Members and observers from Africa were invited to propose candidates for the Transparency Champions Programme, which will kick off with an in-person workshop in Geneva in October.

The Champions Programme is a capacity building initiative that targets officials working on transparency matters, typically as enquiry points designated to deal with enquiries from other WTO members and the public on technical barriers to trade or sanitary and phytosanitary measures. The first pilot will be conducted in English for African countries and will support integration efforts under the African Continental Free Trade Agreement (AfCFTA).

Guidelines for certification

Members made progress on work to develop guidelines to help regulators determine which conformity assessment procedures to apply in situations where risks associated with products are different.

COVID-19 and pandemic preparedness

Members examined the contribution of the TBT Committee to the WTO’s response to the COVID-19 pandemic and the preparedness for future pandemics in light of the WTO’s 12th Ministerial Conference (MC12) outcomes in this area.

The new Chair of the TBT Committee, Mr Anwar Hussain Shaik (India), said that MC12 placed additional importance on this element of TBT Committee work. He stressed that the Committee has been asked to report annually to the General Council on its progress until the end of 2024.

COVID-19 related work of the TBT Committee

The WTO Secretariat provided an overview of the TBT Committee’s work on COVID-19 since the start of the pandemic, including members’ work on notifications, discussion of specific trade concerns, as well as exchange of experiences. The Secretariat noted that around two-thirds of the notifications related to COVID-19 were submitted under the urgent notification provisions of technical regulations and conformity assessment, while the rest were submitted as regular notifications.

In terms of the product coverage of the notified measures, personal protective equipment, pharmaceutical products, medical devices and other medical supplies were highlighted. The Secretariat noted that the types of measures notified by members were emergency and temporary procedures, new standards or technical regulations for medical goods, or postponement of the entry into force of other regulations.

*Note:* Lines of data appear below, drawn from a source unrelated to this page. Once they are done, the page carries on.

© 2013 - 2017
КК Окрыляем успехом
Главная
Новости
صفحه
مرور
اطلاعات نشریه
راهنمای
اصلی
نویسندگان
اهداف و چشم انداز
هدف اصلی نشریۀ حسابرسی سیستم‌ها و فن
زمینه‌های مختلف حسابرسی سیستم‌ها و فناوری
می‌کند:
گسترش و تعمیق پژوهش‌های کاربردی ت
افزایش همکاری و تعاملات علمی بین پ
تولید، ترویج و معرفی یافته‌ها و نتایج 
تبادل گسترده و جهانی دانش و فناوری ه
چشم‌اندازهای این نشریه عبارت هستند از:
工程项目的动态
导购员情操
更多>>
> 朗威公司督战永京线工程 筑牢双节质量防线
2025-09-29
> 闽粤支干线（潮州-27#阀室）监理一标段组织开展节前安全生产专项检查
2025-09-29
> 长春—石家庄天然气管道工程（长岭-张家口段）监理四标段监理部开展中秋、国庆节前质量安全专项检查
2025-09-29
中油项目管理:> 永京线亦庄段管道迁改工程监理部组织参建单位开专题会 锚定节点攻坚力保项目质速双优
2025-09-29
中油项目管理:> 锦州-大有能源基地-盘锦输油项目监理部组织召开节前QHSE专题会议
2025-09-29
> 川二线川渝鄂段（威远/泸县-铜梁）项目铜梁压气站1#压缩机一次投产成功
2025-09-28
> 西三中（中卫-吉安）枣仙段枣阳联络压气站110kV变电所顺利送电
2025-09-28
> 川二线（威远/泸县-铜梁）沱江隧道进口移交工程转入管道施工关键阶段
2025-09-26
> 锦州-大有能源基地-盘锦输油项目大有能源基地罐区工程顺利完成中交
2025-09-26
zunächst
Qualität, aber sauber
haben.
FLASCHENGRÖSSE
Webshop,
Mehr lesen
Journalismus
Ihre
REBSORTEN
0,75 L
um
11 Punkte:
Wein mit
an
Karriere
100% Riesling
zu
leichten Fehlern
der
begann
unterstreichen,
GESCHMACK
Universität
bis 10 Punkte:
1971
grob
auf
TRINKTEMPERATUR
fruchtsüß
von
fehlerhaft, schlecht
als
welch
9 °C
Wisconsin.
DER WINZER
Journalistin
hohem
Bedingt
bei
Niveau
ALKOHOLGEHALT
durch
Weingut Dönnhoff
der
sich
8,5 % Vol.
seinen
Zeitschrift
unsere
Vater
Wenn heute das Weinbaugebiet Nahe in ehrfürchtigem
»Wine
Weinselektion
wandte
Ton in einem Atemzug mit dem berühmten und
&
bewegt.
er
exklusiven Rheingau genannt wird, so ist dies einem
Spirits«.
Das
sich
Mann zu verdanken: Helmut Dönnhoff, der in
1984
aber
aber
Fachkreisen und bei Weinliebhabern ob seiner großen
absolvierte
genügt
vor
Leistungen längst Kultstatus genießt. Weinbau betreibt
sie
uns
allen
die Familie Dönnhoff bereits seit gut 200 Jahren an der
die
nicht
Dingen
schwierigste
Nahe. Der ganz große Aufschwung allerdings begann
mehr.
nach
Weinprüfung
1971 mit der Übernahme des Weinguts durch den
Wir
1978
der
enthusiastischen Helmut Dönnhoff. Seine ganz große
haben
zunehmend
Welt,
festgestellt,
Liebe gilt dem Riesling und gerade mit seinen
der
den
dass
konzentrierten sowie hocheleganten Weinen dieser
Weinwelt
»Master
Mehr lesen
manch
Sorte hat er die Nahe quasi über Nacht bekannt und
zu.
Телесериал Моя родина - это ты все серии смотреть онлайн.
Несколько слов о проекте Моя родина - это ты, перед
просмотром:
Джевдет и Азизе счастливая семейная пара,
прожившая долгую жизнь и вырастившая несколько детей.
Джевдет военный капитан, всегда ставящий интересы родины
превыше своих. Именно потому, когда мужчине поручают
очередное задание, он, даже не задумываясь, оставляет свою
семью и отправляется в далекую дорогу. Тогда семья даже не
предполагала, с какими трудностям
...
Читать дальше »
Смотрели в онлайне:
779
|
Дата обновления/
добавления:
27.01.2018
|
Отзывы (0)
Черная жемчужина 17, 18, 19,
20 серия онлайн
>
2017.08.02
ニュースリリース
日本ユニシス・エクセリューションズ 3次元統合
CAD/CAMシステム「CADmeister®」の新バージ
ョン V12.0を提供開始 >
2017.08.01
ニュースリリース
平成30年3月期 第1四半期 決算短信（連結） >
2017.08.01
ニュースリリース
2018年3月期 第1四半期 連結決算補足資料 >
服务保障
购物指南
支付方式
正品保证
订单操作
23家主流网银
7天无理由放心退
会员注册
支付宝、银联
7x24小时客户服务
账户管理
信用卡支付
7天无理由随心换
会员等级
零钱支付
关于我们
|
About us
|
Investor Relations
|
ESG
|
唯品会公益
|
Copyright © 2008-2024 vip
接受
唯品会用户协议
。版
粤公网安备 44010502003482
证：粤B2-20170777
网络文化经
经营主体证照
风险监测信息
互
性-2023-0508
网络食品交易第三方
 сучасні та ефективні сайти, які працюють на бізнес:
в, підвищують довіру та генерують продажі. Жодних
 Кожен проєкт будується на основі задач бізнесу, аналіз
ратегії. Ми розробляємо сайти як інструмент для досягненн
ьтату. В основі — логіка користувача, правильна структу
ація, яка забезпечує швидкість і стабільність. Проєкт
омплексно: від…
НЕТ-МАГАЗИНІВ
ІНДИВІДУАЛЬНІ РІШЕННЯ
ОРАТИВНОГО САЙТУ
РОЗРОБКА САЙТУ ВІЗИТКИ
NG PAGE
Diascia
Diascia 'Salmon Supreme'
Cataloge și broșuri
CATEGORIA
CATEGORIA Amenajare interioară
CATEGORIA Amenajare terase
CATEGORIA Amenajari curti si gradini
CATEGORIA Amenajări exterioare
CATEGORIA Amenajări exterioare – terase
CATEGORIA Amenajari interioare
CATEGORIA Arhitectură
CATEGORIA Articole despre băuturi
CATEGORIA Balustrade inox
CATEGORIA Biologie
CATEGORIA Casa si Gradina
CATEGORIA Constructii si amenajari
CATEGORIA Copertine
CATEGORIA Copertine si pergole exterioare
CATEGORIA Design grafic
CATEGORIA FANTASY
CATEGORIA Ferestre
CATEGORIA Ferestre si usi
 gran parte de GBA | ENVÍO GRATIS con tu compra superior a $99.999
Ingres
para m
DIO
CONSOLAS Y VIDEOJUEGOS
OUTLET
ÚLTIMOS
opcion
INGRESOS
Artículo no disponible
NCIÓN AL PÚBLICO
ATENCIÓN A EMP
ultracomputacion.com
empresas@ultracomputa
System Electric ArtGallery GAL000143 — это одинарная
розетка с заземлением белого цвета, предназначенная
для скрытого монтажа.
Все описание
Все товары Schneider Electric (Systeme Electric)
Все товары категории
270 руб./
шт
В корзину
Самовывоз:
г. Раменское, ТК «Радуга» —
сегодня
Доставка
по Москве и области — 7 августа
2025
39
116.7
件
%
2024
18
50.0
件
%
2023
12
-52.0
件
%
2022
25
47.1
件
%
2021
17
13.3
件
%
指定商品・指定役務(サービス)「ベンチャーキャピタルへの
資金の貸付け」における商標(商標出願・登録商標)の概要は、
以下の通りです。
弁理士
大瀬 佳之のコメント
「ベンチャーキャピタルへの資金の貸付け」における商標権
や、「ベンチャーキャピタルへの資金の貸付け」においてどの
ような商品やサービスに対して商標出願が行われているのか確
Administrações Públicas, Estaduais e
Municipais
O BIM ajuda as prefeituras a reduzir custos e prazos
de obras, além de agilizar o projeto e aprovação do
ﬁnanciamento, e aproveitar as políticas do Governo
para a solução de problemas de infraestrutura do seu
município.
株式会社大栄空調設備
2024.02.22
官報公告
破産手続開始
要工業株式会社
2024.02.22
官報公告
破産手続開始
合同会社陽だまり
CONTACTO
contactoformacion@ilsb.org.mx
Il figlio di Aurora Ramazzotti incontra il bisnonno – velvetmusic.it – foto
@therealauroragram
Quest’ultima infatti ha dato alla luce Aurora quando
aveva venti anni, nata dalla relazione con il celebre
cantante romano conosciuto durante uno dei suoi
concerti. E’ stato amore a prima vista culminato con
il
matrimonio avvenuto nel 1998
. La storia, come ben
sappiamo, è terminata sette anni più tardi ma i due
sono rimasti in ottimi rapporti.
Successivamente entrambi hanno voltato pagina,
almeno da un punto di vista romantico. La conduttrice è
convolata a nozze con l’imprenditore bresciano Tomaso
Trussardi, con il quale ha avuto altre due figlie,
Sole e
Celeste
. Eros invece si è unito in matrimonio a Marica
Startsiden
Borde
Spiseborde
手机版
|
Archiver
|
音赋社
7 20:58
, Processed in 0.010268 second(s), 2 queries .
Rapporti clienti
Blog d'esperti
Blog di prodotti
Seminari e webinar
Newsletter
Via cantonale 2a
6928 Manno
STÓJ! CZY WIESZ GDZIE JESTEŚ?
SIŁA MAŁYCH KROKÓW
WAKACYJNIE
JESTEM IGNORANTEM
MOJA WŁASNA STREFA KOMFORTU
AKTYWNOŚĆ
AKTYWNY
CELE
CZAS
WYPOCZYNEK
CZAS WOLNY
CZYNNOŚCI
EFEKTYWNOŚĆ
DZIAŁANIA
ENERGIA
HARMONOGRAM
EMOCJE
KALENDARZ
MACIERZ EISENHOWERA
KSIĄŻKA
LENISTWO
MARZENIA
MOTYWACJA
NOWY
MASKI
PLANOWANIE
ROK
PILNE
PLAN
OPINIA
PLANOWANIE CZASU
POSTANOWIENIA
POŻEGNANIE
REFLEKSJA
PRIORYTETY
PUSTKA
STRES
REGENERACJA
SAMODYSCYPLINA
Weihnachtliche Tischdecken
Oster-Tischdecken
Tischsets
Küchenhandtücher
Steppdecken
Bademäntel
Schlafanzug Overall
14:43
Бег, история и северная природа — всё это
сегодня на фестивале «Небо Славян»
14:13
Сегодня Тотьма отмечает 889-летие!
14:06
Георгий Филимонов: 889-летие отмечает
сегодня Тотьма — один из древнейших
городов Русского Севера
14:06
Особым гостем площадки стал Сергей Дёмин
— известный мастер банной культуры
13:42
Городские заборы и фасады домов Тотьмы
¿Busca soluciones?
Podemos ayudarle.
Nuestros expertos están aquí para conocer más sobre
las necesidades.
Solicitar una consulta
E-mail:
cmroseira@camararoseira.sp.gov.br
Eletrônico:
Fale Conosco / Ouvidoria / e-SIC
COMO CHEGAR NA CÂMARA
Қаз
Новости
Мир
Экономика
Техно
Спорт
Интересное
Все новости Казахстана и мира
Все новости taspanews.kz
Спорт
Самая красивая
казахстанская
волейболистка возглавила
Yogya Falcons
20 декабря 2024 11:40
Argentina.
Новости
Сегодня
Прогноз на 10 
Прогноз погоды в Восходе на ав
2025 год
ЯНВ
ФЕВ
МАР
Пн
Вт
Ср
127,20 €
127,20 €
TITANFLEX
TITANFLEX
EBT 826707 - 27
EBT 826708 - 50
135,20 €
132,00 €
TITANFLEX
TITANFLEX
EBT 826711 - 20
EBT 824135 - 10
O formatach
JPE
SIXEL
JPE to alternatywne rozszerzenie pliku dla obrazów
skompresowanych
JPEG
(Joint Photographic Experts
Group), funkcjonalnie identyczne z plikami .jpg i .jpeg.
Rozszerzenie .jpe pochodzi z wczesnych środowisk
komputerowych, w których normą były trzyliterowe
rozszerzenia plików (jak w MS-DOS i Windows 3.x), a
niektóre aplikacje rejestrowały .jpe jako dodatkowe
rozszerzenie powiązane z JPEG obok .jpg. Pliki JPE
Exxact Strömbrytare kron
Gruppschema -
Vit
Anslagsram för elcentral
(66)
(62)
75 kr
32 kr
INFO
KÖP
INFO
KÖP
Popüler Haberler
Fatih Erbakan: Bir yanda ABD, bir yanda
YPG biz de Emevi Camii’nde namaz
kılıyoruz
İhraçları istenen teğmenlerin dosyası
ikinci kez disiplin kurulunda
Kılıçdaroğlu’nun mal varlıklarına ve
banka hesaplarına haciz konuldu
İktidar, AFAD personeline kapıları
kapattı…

Specific trade concerns: Environmental and digital issues

Members discussed 80 specific trade concerns at the Committee meeting, of which 13 were discussed for the first time. The full list of trade concerns raised can be found here.

Members shared their progress on finding positive solutions to specific trade concerns through bilateral cooperation on issues such as ceramics and wine labelling requirements.

Digital issues featured prominently at the meeting. The topics discussed included new technical regulations on 5G, a requirement to affix QR codes in energy efficiency labels, and requirements for the testing and certification of telecommunication systems.

Several of the new concerns addressed issues related to the environment, with a focus on packaging requirements such as a ban on using mineral oils in packaging materials, energy conservation standards and the prohibition of certain toxic substances.

On energy conservation standards, members questioned the consistency of the energy efficiency test methods with international standards. Members also discussed whether certain prohibited substances pose a risk of adverse effects on the environment, stressing the importance of conducting a thorough risk assessment for ensuring that the measure is not more trade restrictive than necessary to achieve its legitimate objectives.

A new concern involving both digital and environmental issues was addressed at the Committee meeting. Members raised questions on how mandating the use of specific cables or connectors – USB Type-C receptacles – for mobile phones and other electronic equipment for the purpose of reducing electronic waste and for ease of use for consumers may hinder innovation and be contrary to existing international standards.

Other new concerns related to technical requirements for vehicles, classification requirements for alcoholic beverages, and safety and technical standards for children’s cosmetics.

Many members took the floor to express their strong opposition to the invasion of Ukraine. The Russian delegate responded by saying that the WTO was not the proper venue for a discussion of this nature.